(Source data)
——

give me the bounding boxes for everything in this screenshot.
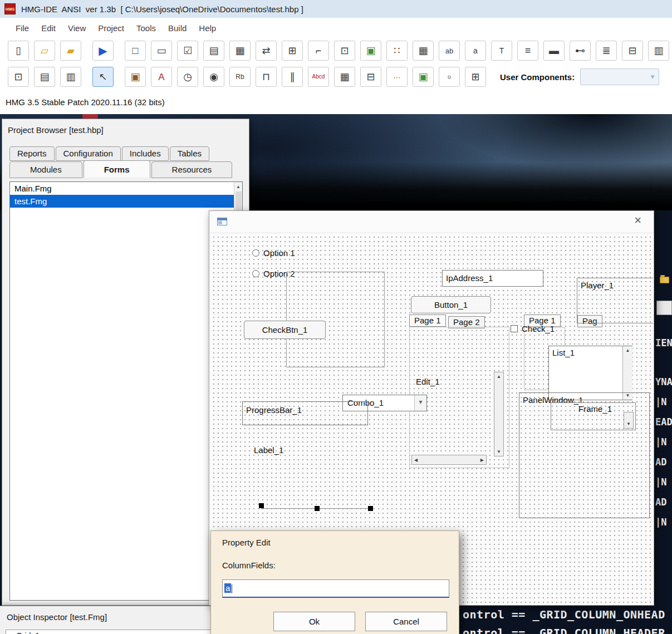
form-code-button[interactable]: ▤ <box>34 67 55 87</box>
scroll-right-icon[interactable]: ▶ <box>480 458 484 463</box>
toolbar-button-icon: ▦ <box>340 72 349 82</box>
scroll-left-icon[interactable]: ◀ <box>414 458 418 463</box>
editbox-control-button[interactable]: ▭ <box>151 41 172 61</box>
ipaddress-control-button[interactable]: ··· <box>386 67 408 87</box>
folder-tab-button[interactable]: ⊓ <box>256 67 277 87</box>
label-control-button[interactable]: Abcd <box>308 67 329 87</box>
grid-control-box[interactable] <box>286 272 385 367</box>
tab-control-1[interactable]: Page 1 Page 2 Edit_1 ▲ ▼ ◀ ▶ <box>409 314 511 469</box>
progressbar-control[interactable]: ProgressBar_1 <box>242 401 368 425</box>
report-control-button[interactable]: ▥ <box>648 41 669 61</box>
grid-control-button[interactable]: ▦ <box>229 41 251 61</box>
cancel-button[interactable]: Cancel <box>365 612 447 631</box>
scroll-down-icon[interactable]: ▼ <box>624 421 633 426</box>
checkbox-control[interactable]: Check_1 <box>511 324 555 333</box>
font-button[interactable]: A <box>151 67 172 87</box>
status-text: HMG 3.5 Stable Patch 2020.11.16 (32 bits… <box>6 97 165 107</box>
textbox-control-button[interactable]: ab <box>439 41 460 61</box>
grid-mini-button[interactable]: ▦ <box>334 67 355 87</box>
listview-control-button[interactable]: ≡ <box>517 41 538 61</box>
selection-handle[interactable] <box>368 506 373 511</box>
button-control-button[interactable]: □ <box>125 41 146 61</box>
button-control[interactable]: Button_1 <box>411 296 491 313</box>
property-edit-dialog: Property Edit ColumnFields: a Ok Cancel <box>210 530 459 634</box>
radiobutton-control-button[interactable]: ◉ <box>203 67 224 87</box>
run-button[interactable]: ▶ <box>92 41 114 61</box>
scroll-down-icon[interactable]: ▼ <box>494 449 503 454</box>
tab-tables[interactable]: Tables <box>170 146 209 161</box>
title-bar[interactable]: HMG HMG-IDE ANSI ver 1.3b [ C:\Users\jos… <box>0 0 672 18</box>
frame-control[interactable]: Frame_1 ▼ <box>551 402 636 430</box>
new-project-button[interactable]: ▰ <box>60 41 81 61</box>
richedit-control-button[interactable]: ≣ <box>596 41 617 61</box>
dotted-frame-button[interactable]: ▫ <box>439 67 460 87</box>
browse-plus-button[interactable]: ⊞ <box>465 67 486 87</box>
ok-button[interactable]: Ok <box>273 612 355 631</box>
ipaddress-control[interactable]: IpAddress_1 <box>442 270 543 287</box>
new-file-button[interactable]: ▯ <box>8 41 29 61</box>
frame-scrollbar[interactable]: ▼ <box>624 412 634 429</box>
menu-project[interactable]: Project <box>92 23 130 33</box>
browse-control-button[interactable]: ⊟ <box>622 41 643 61</box>
image-control-button[interactable]: ▣ <box>360 41 381 61</box>
checkbox-control-button[interactable]: ☑ <box>177 41 198 61</box>
close-icon[interactable]: × <box>634 213 641 228</box>
selection-handle[interactable] <box>315 506 320 511</box>
edit-horizontal-scrollbar[interactable]: ◀ ▶ <box>411 455 487 465</box>
list-vertical-scrollbar[interactable]: ▲ ▼ <box>622 346 632 400</box>
scroll-up-icon[interactable]: ▲ <box>623 348 632 353</box>
menu-file[interactable]: File <box>9 23 35 33</box>
columnfields-input[interactable]: a <box>222 579 449 598</box>
tab-control-button[interactable]: ⌐ <box>308 41 329 61</box>
player-control-button[interactable]: ∥ <box>282 67 303 87</box>
tab-modules[interactable]: Modules <box>9 161 82 178</box>
tab-resources[interactable]: Resources <box>151 161 233 178</box>
report-view-button[interactable]: ▥ <box>60 67 81 87</box>
tree-control-button[interactable]: T <box>491 41 512 61</box>
selection-handle[interactable] <box>259 503 264 508</box>
listbox-control-button[interactable]: ▤ <box>203 41 224 61</box>
window-control-button[interactable]: ⊡ <box>8 67 29 87</box>
radiogroup-option-1[interactable]: Option 1 <box>252 248 295 258</box>
checkbtn-control[interactable]: CheckBtn_1 <box>244 321 326 339</box>
tab-includes[interactable]: Includes <box>122 146 169 161</box>
combobox-dropdown-button[interactable]: ▾ <box>414 395 426 411</box>
scroll-up-icon[interactable]: ▲ <box>234 182 242 189</box>
menu-help[interactable]: Help <box>193 23 222 33</box>
scroll-up-icon[interactable]: ▲ <box>494 374 503 379</box>
rb-button[interactable]: Rb <box>229 67 251 87</box>
menu-edit[interactable]: Edit <box>35 23 62 33</box>
form-designer-titlebar[interactable]: × <box>209 211 654 233</box>
open-project-button[interactable]: ▱ <box>34 41 55 61</box>
tab-configuration[interactable]: Configuration <box>56 146 121 161</box>
file-test-fmg[interactable]: test.Fmg <box>10 195 242 208</box>
menu-build[interactable]: Build <box>162 23 193 33</box>
table-control-button[interactable]: ⊞ <box>282 41 303 61</box>
tab-page-1[interactable]: Page 1 <box>409 314 446 327</box>
menu-tools[interactable]: Tools <box>130 23 162 33</box>
object-inspector-title: Object Inspector [test.Fmg] <box>0 606 218 622</box>
timer-button[interactable]: ◷ <box>177 67 198 87</box>
toolbar-button-icon: A <box>158 72 164 82</box>
progressbar-control-button[interactable]: ▬ <box>543 41 565 61</box>
tab-reports[interactable]: Reports <box>9 146 55 161</box>
edit-vertical-scrollbar[interactable]: ▲ ▼ <box>494 372 504 456</box>
library-button[interactable]: ▣ <box>125 67 146 87</box>
chevron-down-icon: ▾ <box>651 72 655 81</box>
radiogroup-control-button[interactable]: ∷ <box>386 41 408 61</box>
tab-forms[interactable]: Forms <box>84 160 150 178</box>
picturebox-control-button[interactable]: ▣ <box>413 67 434 87</box>
datepicker-control-button[interactable]: ▦ <box>413 41 434 61</box>
frame-control-button[interactable]: ⊡ <box>334 41 355 61</box>
player-control[interactable]: Player_1 <box>577 278 653 323</box>
pointer-button[interactable]: ↖ <box>92 67 114 87</box>
slider-control-button[interactable]: ⊷ <box>570 41 591 61</box>
user-components-combo[interactable]: ▾ <box>580 68 659 85</box>
panel-control-button[interactable]: ⊟ <box>360 67 381 87</box>
menu-view[interactable]: View <box>62 23 92 33</box>
spinner-control-button[interactable]: a <box>465 41 486 61</box>
label-control[interactable]: Label_1 <box>254 445 283 455</box>
splitter-control-button[interactable]: ⇄ <box>256 41 277 61</box>
object-inspector-item[interactable]: Grid_1 <box>6 630 212 634</box>
file-main-fmg[interactable]: Main.Fmg <box>10 182 242 195</box>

——

## Problem to work on
Pictures excluded, set down all the entries exactly.

## Your response
give me the bounding boxes for everything in this screenshot.
form-code-button[interactable]: ▤ <box>34 67 55 87</box>
scroll-right-icon[interactable]: ▶ <box>480 458 484 463</box>
toolbar-button-icon: ▦ <box>340 72 349 82</box>
scroll-left-icon[interactable]: ◀ <box>414 458 418 463</box>
editbox-control-button[interactable]: ▭ <box>151 41 172 61</box>
ipaddress-control-button[interactable]: ··· <box>386 67 408 87</box>
folder-tab-button[interactable]: ⊓ <box>256 67 277 87</box>
label-control-button[interactable]: Abcd <box>308 67 329 87</box>
grid-control-box[interactable] <box>286 272 385 367</box>
tab-control-1[interactable]: Page 1 Page 2 Edit_1 ▲ ▼ ◀ ▶ <box>409 314 511 469</box>
progressbar-control[interactable]: ProgressBar_1 <box>242 401 368 425</box>
report-control-button[interactable]: ▥ <box>648 41 669 61</box>
grid-control-button[interactable]: ▦ <box>229 41 251 61</box>
cancel-button[interactable]: Cancel <box>365 612 447 631</box>
scroll-down-icon[interactable]: ▼ <box>624 421 633 426</box>
checkbox-control[interactable]: Check_1 <box>511 324 555 333</box>
font-button[interactable]: A <box>151 67 172 87</box>
status-text: HMG 3.5 Stable Patch 2020.11.16 (32 bits… <box>6 97 165 107</box>
textbox-control-button[interactable]: ab <box>439 41 460 61</box>
grid-mini-button[interactable]: ▦ <box>334 67 355 87</box>
listview-control-button[interactable]: ≡ <box>517 41 538 61</box>
selection-handle[interactable] <box>368 506 373 511</box>
button-control-button[interactable]: □ <box>125 41 146 61</box>
button-control[interactable]: Button_1 <box>411 296 491 313</box>
property-edit-dialog: Property Edit ColumnFields: a Ok Cancel <box>210 530 459 634</box>
radiobutton-control-button[interactable]: ◉ <box>203 67 224 87</box>
run-button[interactable]: ▶ <box>92 41 114 61</box>
scroll-down-icon[interactable]: ▼ <box>494 449 503 454</box>
tab-tables[interactable]: Tables <box>170 146 209 161</box>
title-bar[interactable]: HMG HMG-IDE ANSI ver 1.3b [ C:\Users\jos… <box>0 0 672 18</box>
frame-control[interactable]: Frame_1 ▼ <box>551 402 636 430</box>
new-project-button[interactable]: ▰ <box>60 41 81 61</box>
richedit-control-button[interactable]: ≣ <box>596 41 617 61</box>
dotted-frame-button[interactable]: ▫ <box>439 67 460 87</box>
browse-plus-button[interactable]: ⊞ <box>465 67 486 87</box>
ok-button[interactable]: Ok <box>273 612 355 631</box>
ipaddress-control[interactable]: IpAddress_1 <box>442 270 543 287</box>
new-file-button[interactable]: ▯ <box>8 41 29 61</box>
frame-scrollbar[interactable]: ▼ <box>624 412 634 429</box>
menu-project[interactable]: Project <box>92 23 130 33</box>
browse-control-button[interactable]: ⊟ <box>622 41 643 61</box>
image-control-button[interactable]: ▣ <box>360 41 381 61</box>
checkbox-control-button[interactable]: ☑ <box>177 41 198 61</box>
close-icon[interactable]: × <box>634 213 641 228</box>
selection-handle[interactable] <box>315 506 320 511</box>
edit-horizontal-scrollbar[interactable]: ◀ ▶ <box>411 455 487 465</box>
list-vertical-scrollbar[interactable]: ▲ ▼ <box>622 346 632 400</box>
scroll-up-icon[interactable]: ▲ <box>623 348 632 353</box>
menu-file[interactable]: File <box>9 23 35 33</box>
columnfields-input[interactable]: a <box>222 579 449 598</box>
tab-control-button[interactable]: ⌐ <box>308 41 329 61</box>
player-control-button[interactable]: ∥ <box>282 67 303 87</box>
tab-modules[interactable]: Modules <box>9 161 82 178</box>
tab-resources[interactable]: Resources <box>151 161 233 178</box>
report-view-button[interactable]: ▥ <box>60 67 81 87</box>
tree-control-button[interactable]: T <box>491 41 512 61</box>
selection-handle[interactable] <box>259 503 264 508</box>
listbox-control-button[interactable]: ▤ <box>203 41 224 61</box>
window-control-button[interactable]: ⊡ <box>8 67 29 87</box>
radiogroup-option-1[interactable]: Option 1 <box>252 248 295 258</box>
checkbtn-control[interactable]: CheckBtn_1 <box>244 321 326 339</box>
tab-includes[interactable]: Includes <box>122 146 169 161</box>
combobox-dropdown-button[interactable]: ▾ <box>414 395 426 411</box>
scroll-up-icon[interactable]: ▲ <box>234 182 242 189</box>
menu-help[interactable]: Help <box>193 23 222 33</box>
scroll-up-icon[interactable]: ▲ <box>494 374 503 379</box>
rb-button[interactable]: Rb <box>229 67 251 87</box>
menu-edit[interactable]: Edit <box>35 23 62 33</box>
form-designer-titlebar[interactable]: × <box>209 211 654 233</box>
open-project-button[interactable]: ▱ <box>34 41 55 61</box>
tab-configuration[interactable]: Configuration <box>56 146 121 161</box>
file-test-fmg[interactable]: test.Fmg <box>10 195 242 208</box>
menu-build[interactable]: Build <box>162 23 193 33</box>
table-control-button[interactable]: ⊞ <box>282 41 303 61</box>
tab-page-1[interactable]: Page 1 <box>409 314 446 327</box>
menu-tools[interactable]: Tools <box>130 23 162 33</box>
object-inspector-title: Object Inspector [test.Fmg] <box>0 606 218 622</box>
timer-button[interactable]: ◷ <box>177 67 198 87</box>
toolbar-button-icon: A <box>158 72 164 82</box>
progressbar-control-button[interactable]: ▬ <box>543 41 565 61</box>
tab-reports[interactable]: Reports <box>9 146 55 161</box>
edit-vertical-scrollbar[interactable]: ▲ ▼ <box>494 372 504 456</box>
library-button[interactable]: ▣ <box>125 67 146 87</box>
chevron-down-icon: ▾ <box>651 72 655 81</box>
radiogroup-control-button[interactable]: ∷ <box>386 41 408 61</box>
tab-forms[interactable]: Forms <box>84 160 150 178</box>
picturebox-control-button[interactable]: ▣ <box>413 67 434 87</box>
datepicker-control-button[interactable]: ▦ <box>413 41 434 61</box>
frame-control-button[interactable]: ⊡ <box>334 41 355 61</box>
player-control[interactable]: Player_1 <box>577 278 653 323</box>
pointer-button[interactable]: ↖ <box>92 67 114 87</box>
slider-control-button[interactable]: ⊷ <box>570 41 591 61</box>
user-components-combo[interactable]: ▾ <box>580 68 659 85</box>
panel-control-button[interactable]: ⊟ <box>360 67 381 87</box>
menu-view[interactable]: View <box>62 23 92 33</box>
spinner-control-button[interactable]: a <box>465 41 486 61</box>
label-control[interactable]: Label_1 <box>254 445 283 455</box>
splitter-control-button[interactable]: ⇄ <box>256 41 277 61</box>
object-inspector-item[interactable]: Grid_1 <box>6 630 212 634</box>
file-main-fmg[interactable]: Main.Fmg <box>10 182 242 195</box>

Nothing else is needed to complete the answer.